Article originally published in May/June 2015 Omaha Magazine.
I meet Chad Lebo at Whole Foods early on a Wednesday evening. He’s made his way to the café section by way of the store’s cured meats area, and he’s unexpectedly teaching me about nitrates.
The longtime subject of controversy regarding their possible toxicity, nitrates give cured meats their pink color and signature flavor, Lebo says. They also occur naturally in many green vegetables—kale and spinach, for example. Thus so-called nitrate-free meats cured with celery powder aren’t actually nitrate-free, Lebo says, and from there, we launch into a tangential discourse about food humans crave, and why.
It’s not really a surprise that the interview begins this way.
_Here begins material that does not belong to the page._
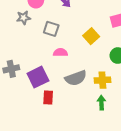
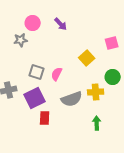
gray square: (51, 29) -> (37, 72), moved
pink semicircle: (60, 52) -> (57, 74), turned -64
yellow cross: (102, 80) -> (96, 92), moved

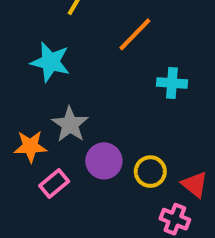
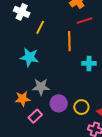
orange line: (135, 34) -> (69, 41), turned -42
gray star: (70, 124) -> (41, 87), turned -30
Lebo is, after all, the owner of Cure Cooking, through which he leads private cooking classes and, from a commercial kitchen in Fort Calhoun, sells ham, bacon, cheeses, spices, and more. In all cases, Cure Cooking’s food is made with heritage techniques—the kind your grandparents’ grandparents used. The kind that, in the case of bacon, involve nitrates; in the case of bread, sourdough starter. He stops short of teaching people to make sauerkraut in crocks.
“We make sauerkraut in a bag,” he says. “We’re not just teaching real traditional ways, but traditional ways you can do in your own kitchen.”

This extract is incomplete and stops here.